GS is considered a rare variant of GBM,[1] and extensive studies of the genomic alterations in GBM have been performed.[32, 33] Mutations in IDH1 were found to be a molecular marker that distinguished primary and secondary GBM.[34] The most frequent genetic alteration of GBM (~60%) is a deletion at 10q,[35, 36] and TP53 mutations are common in secondary GBM (~25%) but are rare (<15%) in primary GBM.[37] Using the expression profiles of GBM, proneural, neural, classical, mesenchymal and proliferative patterns were reported.[33, 38] Most IDH1-mutated GBM (92%) show a proneural expression signature, and high frequencies of TP53 (54%) and NF1 (37%) mutations are characteristic of the proneural and mesenchymal subtypes, respectively.[33] We found one patient with an IDH1 mutation and another patient with an NF1 mutation out of the 28 GS patients (Supplementary Table S6) and detected a hemizygous deletion of NF1 in three of the GS samples within the discovery set (Supplementary Table S10). Therefore, GS showed distinctive genomic alteration profiles in the known cancer-driver genes compared to the subtypes of GBM.

EMT is a process by which epithelial cells undergo changes into mesenchymal cells, which are usually associated with cancer aggressiveness.[27, 39] EMT is often induced by epigenetic reprogramming mediated by EMT-inducing transcription factors, such as Twist, Snail, Slug and Zeb1.[39] A previous study reported significant nuclear localization of Twist and Slug in the mesenchymal tumor area of GS samples, suggesting that GS is associated with EMT.[40] Notably, the MAPK signaling, phosphatidylinositol/calcium signaling and focal adhesion/tight junction pathways, which are significantly altered in GS cases (Figure 2a), are known to cooperate in the initiation and progression of EMT.[41, 42] In addition, losses or mutations in the TP53 gene were previously shown to correlate with the activation of EMT reprogramming as well as increased stem cell properties by modulating microRNAs.[43] Therefore, TP53 mutations induce the epigenetic reprograming of EMT genes, which could be the molecular mechanism of the mesenchymal differentiation, increased aggressiveness and poor prognosis of GS.

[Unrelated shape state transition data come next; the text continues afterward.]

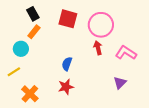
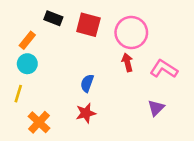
black rectangle: (33, 14) -> (53, 18), moved, turned -40
orange rectangle: (34, 32) -> (27, 40), moved
yellow line: (14, 72) -> (18, 94), turned -40

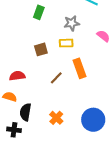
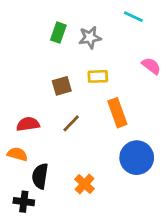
gray star: (72, 23) -> (90, 37), moved
brown line: (56, 78) -> (71, 123), moved
blue circle: (93, 120) -> (137, 158), moved

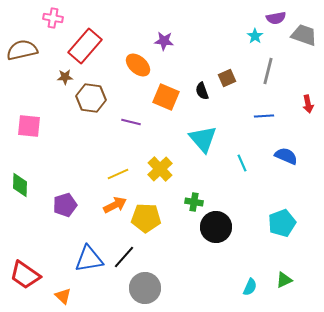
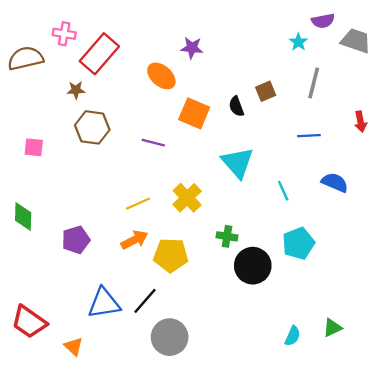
pink cross: (53, 18) -> (64, 34), moved
brown hexagon: (91, 98) -> (92, 127), moved
pink square: (29, 126) -> (34, 147), size x0.7
cyan pentagon: (282, 223) -> (298, 243), moved

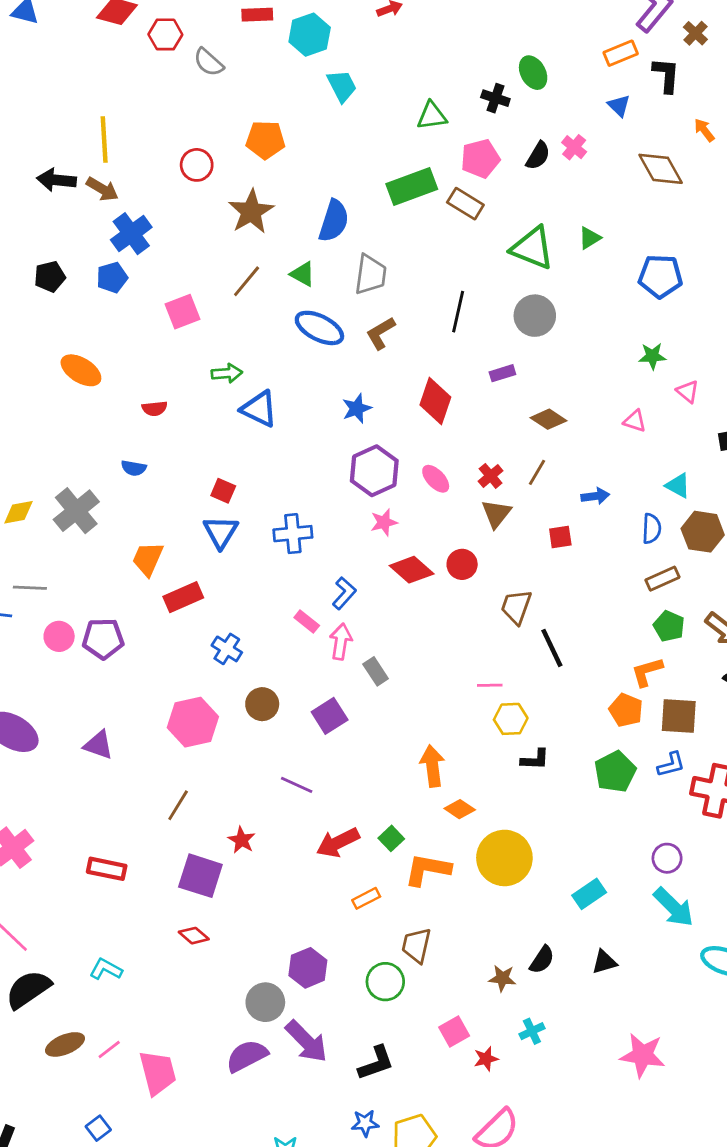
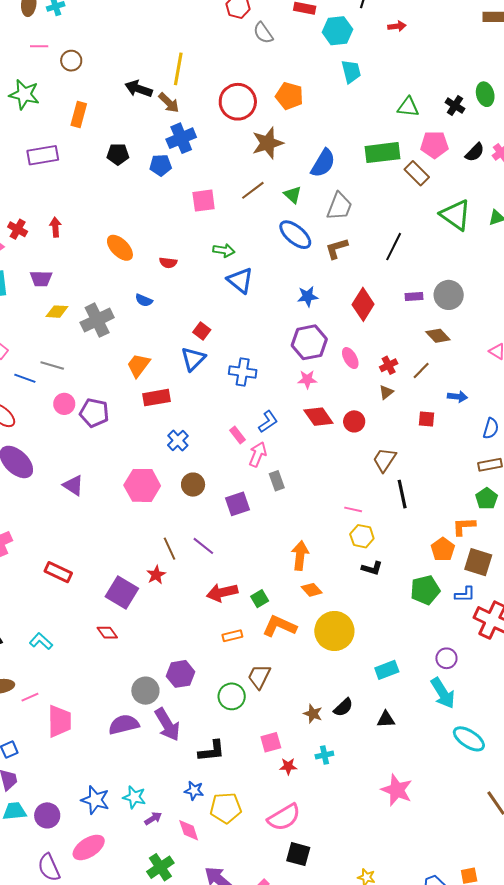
red circle: (197, 165) -> (238, 102), size x1.6
gray circle: (535, 316) -> (449, 295), moved
orange ellipse: (81, 370) -> (120, 248), moved
brown triangle: (496, 514) -> (386, 392), size x0.7
brown line: (178, 805) -> (169, 549), moved, turned -70

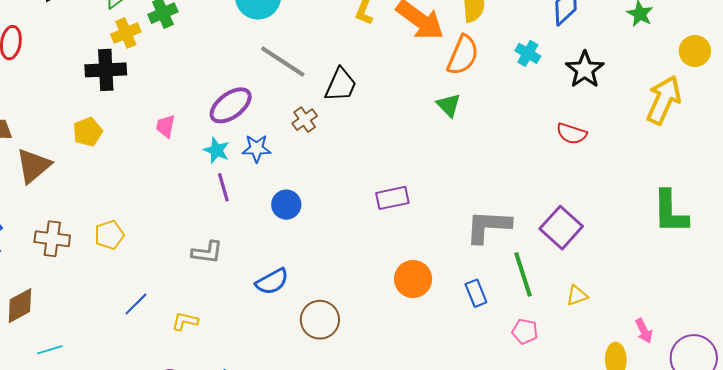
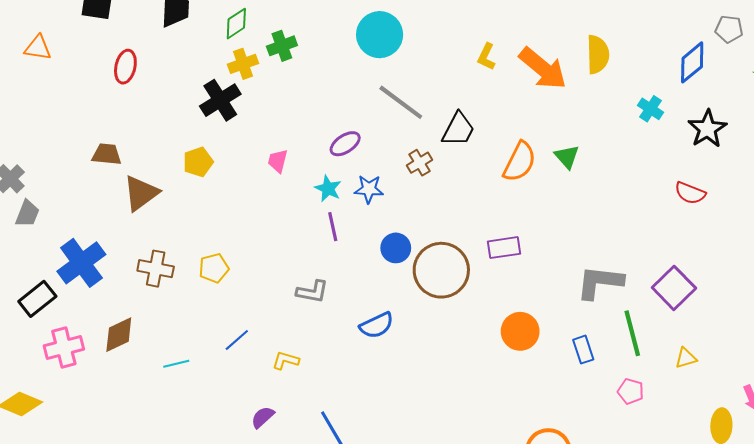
orange semicircle: (463, 55) -> (520, 162), moved
black cross: (106, 70) -> (220, 100), turned -33
purple ellipse: (231, 105) -> (345, 144), size x0.7
brown circle: (320, 320) -> (441, 270), moved, size x1.4
cyan line: (50, 350) -> (176, 364), moved

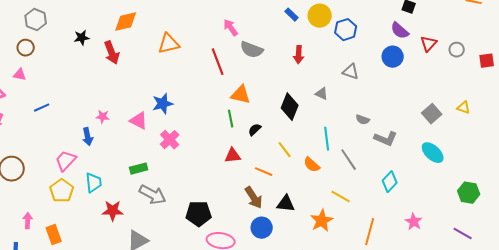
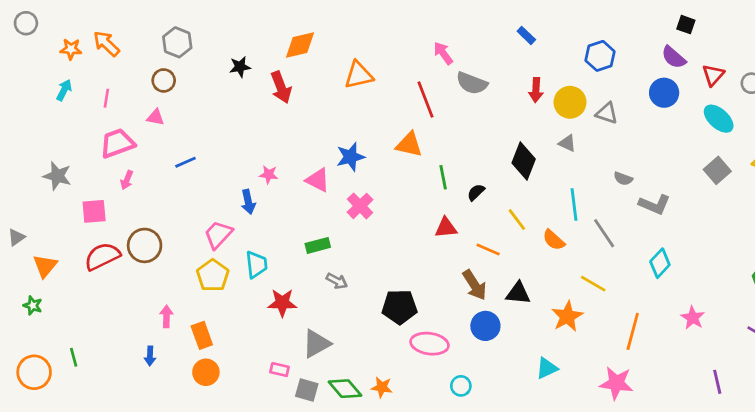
yellow circle: (320, 16) -> (570, 102), moved
orange triangle: (241, 95) -> (409, 145), moved
cyan ellipse: (433, 153) -> (719, 119), moved
gray arrow: (153, 195) -> (337, 281), size x0.6

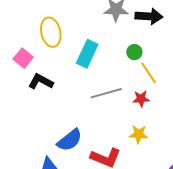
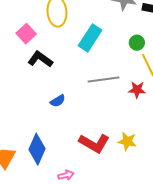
yellow star: (139, 134) -> (127, 141), moved
blue semicircle: (70, 140) -> (58, 101), moved, size x0.6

In addition to the roles of TP53 mutations in the development of GS via mesenchymal differentiation, our data suggested that TP53 mutations were also associated with the treatment resistance of GS. We found two patients (#5 and #22) in whom TP53 mutations were only found in the recurrent GS samples by the WES analysis. However, the more sensitive droplet digital PCR method detected TP53 mutations in the preceding lesions, although the allele frequencies were very low. In these patients, most of the cells in preceding GS regions did not have TP53 mutations, suggesting that the development of the initial GS was not highly associated with TP53 mutations. However, minor clones with TP53 mutations survived after treatment and became one of major populations in the recurrent GS sample, suggesting that TP53 mutations were associated with treatment resistance.

In summary, our study provides the first understanding of the genomic alterations specific to GS and elucidates the relationship among predominant mutations of TP53, EMT process and poor prognosis in GS. These results shed light on the understanding of the pathogenesis and clinical characteristics of GS for future therapeutic applications.

Data deposition

The sequence reported in this paper has been deposited in the European Nucleotide Archive (accession no. PRJEB12063).